Jodie Nash, age 17 said:
It’s just an excuse and it is mindless. I know a group of people in my area are organising a group to go to town and help with the clear up, I’d love to, but I’m scared it’s all going to flare up again and I don’t want to be caught in the middle of it. A lot of people I know were discussing the violence over Facebook and other social networking sites last night, the majority being young people. I fear now that the minority are going to spoil it for the majority who are disgusted to see the destruction of neighbourhoods in our city.
Richmond Amoah, 16, who is doing NCS with youth volunteering charity v said:
What people have been doing in the riots is making the public look down on us. We’re planning a social action project working with homeless people. By doing something good like that we hope we can change the way communities think of youth and build their good will.
Nick Hurd, Minister for Civil Society said:
Thousands of young people on National Citizen Service are doing great work in communities across England. These young people come from all walks of life and I’ve seen them working together full of enthusiasm to help others.

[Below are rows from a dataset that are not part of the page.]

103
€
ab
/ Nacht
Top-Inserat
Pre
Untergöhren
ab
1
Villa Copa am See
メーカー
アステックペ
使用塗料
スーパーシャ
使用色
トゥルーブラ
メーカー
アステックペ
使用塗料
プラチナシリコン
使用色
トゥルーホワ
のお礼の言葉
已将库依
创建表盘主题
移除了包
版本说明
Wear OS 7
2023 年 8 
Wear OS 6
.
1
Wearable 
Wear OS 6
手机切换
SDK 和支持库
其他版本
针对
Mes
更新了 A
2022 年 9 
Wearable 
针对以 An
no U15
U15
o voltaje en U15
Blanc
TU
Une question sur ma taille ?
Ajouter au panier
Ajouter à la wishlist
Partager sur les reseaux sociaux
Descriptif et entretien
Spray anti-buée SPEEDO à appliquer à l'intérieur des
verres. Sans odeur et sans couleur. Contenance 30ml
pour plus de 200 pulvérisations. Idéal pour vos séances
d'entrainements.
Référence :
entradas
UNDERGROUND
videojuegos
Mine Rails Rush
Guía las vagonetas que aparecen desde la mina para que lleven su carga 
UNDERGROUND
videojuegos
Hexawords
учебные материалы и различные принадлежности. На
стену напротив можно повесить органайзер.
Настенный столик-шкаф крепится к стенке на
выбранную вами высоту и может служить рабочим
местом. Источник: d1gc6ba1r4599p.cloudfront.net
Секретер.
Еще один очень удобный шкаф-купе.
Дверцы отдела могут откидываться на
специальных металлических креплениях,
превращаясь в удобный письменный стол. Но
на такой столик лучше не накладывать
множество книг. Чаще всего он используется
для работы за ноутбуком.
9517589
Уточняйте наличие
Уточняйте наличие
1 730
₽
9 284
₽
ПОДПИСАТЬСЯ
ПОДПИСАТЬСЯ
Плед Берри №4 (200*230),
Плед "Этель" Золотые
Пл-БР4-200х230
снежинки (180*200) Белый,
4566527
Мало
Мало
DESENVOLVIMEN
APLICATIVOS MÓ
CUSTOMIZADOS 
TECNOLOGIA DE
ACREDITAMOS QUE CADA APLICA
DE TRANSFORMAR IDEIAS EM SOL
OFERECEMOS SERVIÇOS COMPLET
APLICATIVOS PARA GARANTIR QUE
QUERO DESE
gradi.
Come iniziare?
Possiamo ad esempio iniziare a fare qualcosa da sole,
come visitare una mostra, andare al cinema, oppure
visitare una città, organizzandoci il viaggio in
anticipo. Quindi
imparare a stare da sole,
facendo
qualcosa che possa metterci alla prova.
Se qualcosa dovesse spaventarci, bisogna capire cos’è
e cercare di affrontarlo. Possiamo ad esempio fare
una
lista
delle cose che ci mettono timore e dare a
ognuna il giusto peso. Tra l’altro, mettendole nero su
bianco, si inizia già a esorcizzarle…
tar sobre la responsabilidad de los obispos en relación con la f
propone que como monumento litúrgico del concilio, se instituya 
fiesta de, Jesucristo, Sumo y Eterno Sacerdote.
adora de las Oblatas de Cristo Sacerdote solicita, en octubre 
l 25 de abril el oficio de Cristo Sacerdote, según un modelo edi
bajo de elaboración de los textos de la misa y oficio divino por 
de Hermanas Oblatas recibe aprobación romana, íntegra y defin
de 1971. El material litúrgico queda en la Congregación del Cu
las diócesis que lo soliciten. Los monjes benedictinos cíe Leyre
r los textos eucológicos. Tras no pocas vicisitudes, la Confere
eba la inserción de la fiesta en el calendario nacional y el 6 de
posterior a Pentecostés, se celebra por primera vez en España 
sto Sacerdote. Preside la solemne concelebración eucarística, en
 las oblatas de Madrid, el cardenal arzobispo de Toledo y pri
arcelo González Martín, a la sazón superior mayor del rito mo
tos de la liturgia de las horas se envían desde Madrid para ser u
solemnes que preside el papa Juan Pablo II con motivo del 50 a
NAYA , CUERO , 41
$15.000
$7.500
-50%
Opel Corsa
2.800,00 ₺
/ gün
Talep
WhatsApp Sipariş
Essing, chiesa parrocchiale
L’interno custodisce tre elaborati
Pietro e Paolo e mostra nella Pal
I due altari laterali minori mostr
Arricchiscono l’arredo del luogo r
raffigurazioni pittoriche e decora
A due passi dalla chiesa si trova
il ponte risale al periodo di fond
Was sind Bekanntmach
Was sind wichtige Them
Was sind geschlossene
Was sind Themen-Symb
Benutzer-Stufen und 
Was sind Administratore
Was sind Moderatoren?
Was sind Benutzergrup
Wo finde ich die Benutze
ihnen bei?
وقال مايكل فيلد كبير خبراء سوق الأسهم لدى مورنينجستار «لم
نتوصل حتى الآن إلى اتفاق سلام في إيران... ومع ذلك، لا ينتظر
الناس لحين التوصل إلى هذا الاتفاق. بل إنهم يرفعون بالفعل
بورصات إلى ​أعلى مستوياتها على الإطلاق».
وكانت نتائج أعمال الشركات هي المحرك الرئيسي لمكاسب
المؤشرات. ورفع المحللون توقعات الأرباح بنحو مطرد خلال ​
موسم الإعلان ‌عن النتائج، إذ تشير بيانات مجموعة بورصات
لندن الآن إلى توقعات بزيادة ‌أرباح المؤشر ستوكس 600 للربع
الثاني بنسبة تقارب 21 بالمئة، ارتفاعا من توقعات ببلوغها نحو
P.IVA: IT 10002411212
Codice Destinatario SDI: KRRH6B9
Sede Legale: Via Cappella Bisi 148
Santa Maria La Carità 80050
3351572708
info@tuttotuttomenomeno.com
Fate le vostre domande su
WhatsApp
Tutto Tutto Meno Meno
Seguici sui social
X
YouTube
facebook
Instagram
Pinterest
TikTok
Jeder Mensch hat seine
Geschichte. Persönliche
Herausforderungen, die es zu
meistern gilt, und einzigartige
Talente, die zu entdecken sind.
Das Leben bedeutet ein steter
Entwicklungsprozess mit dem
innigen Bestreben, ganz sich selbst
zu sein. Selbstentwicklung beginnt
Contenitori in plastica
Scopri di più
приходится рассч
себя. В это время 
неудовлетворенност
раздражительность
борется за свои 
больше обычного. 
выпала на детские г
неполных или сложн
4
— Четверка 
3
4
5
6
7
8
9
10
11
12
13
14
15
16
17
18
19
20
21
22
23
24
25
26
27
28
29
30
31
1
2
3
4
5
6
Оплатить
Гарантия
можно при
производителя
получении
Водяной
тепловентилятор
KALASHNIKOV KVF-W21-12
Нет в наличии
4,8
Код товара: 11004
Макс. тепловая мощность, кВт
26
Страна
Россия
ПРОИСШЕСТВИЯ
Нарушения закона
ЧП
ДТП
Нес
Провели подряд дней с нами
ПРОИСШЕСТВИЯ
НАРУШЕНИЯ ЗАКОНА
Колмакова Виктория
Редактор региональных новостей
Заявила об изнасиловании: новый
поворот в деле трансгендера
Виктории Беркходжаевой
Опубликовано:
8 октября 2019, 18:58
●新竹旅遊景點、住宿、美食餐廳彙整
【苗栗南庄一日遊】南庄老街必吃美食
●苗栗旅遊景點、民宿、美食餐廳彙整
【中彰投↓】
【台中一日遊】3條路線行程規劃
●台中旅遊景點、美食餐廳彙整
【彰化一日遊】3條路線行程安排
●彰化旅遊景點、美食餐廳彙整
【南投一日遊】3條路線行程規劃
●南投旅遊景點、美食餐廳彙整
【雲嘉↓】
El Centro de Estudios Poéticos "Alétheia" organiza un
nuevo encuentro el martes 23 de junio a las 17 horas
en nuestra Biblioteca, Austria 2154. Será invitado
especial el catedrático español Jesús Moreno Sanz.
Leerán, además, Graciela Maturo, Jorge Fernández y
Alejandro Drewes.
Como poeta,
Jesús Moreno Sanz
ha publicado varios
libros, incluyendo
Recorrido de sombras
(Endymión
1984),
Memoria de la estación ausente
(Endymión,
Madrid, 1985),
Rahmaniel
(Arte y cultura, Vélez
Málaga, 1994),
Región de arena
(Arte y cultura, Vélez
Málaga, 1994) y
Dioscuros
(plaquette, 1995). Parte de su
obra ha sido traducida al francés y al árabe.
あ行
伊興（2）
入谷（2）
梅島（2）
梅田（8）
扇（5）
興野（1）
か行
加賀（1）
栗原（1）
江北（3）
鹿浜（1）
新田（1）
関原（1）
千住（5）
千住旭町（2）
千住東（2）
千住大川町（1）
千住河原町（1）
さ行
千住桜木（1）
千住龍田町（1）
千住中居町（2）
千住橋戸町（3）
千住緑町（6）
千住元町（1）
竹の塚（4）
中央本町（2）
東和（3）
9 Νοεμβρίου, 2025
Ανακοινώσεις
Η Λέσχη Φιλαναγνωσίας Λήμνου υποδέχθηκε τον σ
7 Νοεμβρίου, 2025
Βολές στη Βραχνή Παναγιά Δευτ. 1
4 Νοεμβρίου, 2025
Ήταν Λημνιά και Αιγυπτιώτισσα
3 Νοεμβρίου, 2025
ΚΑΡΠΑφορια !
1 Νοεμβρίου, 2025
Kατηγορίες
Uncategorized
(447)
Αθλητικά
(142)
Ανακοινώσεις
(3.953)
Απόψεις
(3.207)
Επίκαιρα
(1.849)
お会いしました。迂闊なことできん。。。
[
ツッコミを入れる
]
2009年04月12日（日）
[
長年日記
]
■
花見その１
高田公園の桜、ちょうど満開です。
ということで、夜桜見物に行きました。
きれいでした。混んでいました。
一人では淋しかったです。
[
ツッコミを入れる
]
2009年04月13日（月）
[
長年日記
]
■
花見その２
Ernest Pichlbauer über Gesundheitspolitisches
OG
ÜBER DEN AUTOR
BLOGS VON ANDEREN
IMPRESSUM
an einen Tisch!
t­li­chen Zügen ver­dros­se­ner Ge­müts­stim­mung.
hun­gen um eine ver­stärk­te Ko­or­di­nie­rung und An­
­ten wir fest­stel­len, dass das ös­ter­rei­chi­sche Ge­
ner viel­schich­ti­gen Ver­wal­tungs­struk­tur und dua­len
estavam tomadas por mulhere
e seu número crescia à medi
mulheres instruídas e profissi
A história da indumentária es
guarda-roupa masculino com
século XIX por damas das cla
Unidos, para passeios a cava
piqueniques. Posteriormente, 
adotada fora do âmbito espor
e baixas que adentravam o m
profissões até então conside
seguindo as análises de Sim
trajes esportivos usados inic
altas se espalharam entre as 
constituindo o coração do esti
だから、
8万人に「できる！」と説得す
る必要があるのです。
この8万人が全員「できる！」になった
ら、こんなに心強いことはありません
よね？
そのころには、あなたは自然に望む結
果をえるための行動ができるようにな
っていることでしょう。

We have a wonderfully engaged and socially responsible generation of young people who deserve more credit than they get. I’m pleased to back their statement of shock at the riots and will continue to ensure that they have opportunities to make a positive difference.
Many of the young people taking part in National Citizen Service today will be discussing what they can do to challenge people’s perception of young people as part of the social action projects they will all be developing.
NCS is a Big Society initiative which aims to help build a more cohesive, responsible and engaged society. It brings together 16-year-olds from different backgrounds to work together for the good of their communities while developing skills and confidence. Participants spend 2 weeks away from home taking part in outdoor team-based challenges before returning home to spend at least 30 hours working on community projects that they feel most strongly about. The scheme is being piloted this year with up to 10,000 places for young people across the country.